1

I am trying to split a string with a word that is on a new line by itself.

For example, I want to split the string into parts whenever I encounter the word "SPLIT". For my use case the word "SPLIT" should only be all by itself on a new line:

I tried str.split("\nSPLIT"), but having trouble making it work for after the word.

Hello there,
SPLIT
how are you?

should return ["Hello there,", "how are you?"]

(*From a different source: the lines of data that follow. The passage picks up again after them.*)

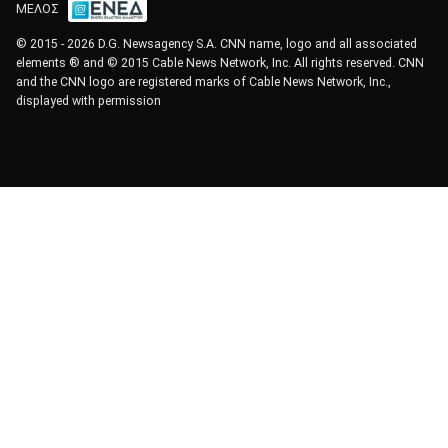
ΜΕΛΟΣ
© 2015 - 2026 D.G. Newsagency S.A. CNN name, logo and all associated
elements ® and © 2015 Cable News Network, Inc. All rights reserved. CNN
and the CNN logo are registered marks of Cable News Network, Inc.,
displayed with permission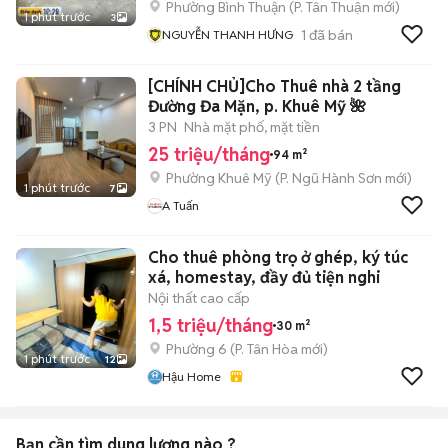
Phường Bình Thuận
(
P. Tân Thuận
mới)
1 phút trước
3
1
đã bán
NGUYỄN THANH HƯNG
[CHÍNH CHỦ]Cho Thuê nhà 2 tầng
Đường Đa Mặn, p. Khuê Mỹ 🌺
3 PN
Nhà mặt phố, mặt tiền
25 triệu/tháng
94 m²
Phường Khuê Mỹ
(
P. Ngũ Hành Sơn
mới)
1 phút trước
7
A Tuấn
Cho thuê phòng trọ ở ghép, ký túc
xá, homestay, đầy đủ tiện nghi
Nội thất cao cấp
1,5 triệu/tháng
30 m²
Phường 6
(
P. Tân Hòa
mới)
1 phút trước
12
Hậu Home
Bạn cần tìm
dung lượng
nào ?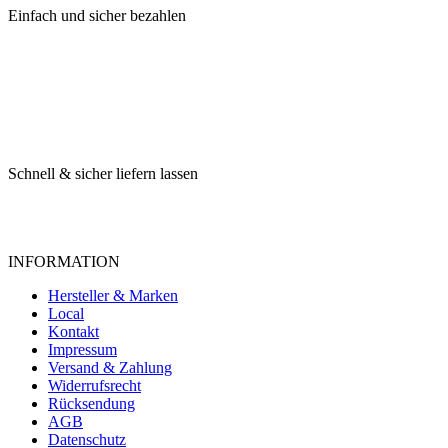
Einfach und sicher bezahlen
Schnell & sicher liefern lassen
INFORMATION
Hersteller & Marken
Local
Kontakt
Impressum
Versand & Zahlung
Widerrufsrecht
Rücksendung
AGB
Datenschutz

Hello there, SPLIT how are you?

should return ["Hello there, SPLIT how are you?"]

Hello there,
SPLIT

should return ["Hello there,", ""]

Hello there,
SPLIT how are you?

should return ["Hello there,\nSPLIT how are you?"]

Appreciate the help.

Shrav
  • 369
  • 3
  • 17
  • 2
    Where are you stuck? Please share the code you tried to see where the problem is. – Wiktor Stribiżew Apr 13 '21 at 21:32
  • Yeah, your question isn't totally clear. I'd like to help but I'm not sure what you're asking – Mainly Karma Apr 13 '21 at 21:37
  • not sure if I understood exactly, but something like this might help: `re.match( '^(Hello there,\n)(SPLIT\n)?(how are you?)', mystring, re.MULTILINE)` – EWJ00 Apr 13 '21 at 21:38
  • @WiktorStribiżew I started off with str.split("\nSPLIT") and thought it's kind of easier to achieve this with `split` + regex rather than iterating over and building the substrings again. – Shrav Apr 13 '21 at 21:51
  • Ok, all you need is `re.split(r'\n?^SPLIT$\n?', text, flags=re.M)` – Wiktor Stribiżew Apr 13 '21 at 21:54

1 Answers1

1

You can use

re.split(r'\n?^SPLIT$\n?', text, flags=re.M)
re.split(r'(?:^|\n)SPLIT(?:$|\n)', text)

See the Python demo.

The \n?^SPLIT$\n? regex used with re.M flag matches an optional newline char, then makes sure the index is at the start of a line (^) and then matches and consumes SPLIT and then checks if there is end of a line position right after SPLIT and then matches an optional newline char.

The (?:^|\n)SPLIT(?:$|\n) regex just matches either start of string or a newline, SPLIT and then either end of string or a newline char. Note the use of non-capturing groups so as to avoid having newlines or extra empty strings as part of the resulting list.

See the regex demo #1 and regex demo #2.

Wiktor Stribiżew
  • 484,719
  • 26
  • 302
  • 397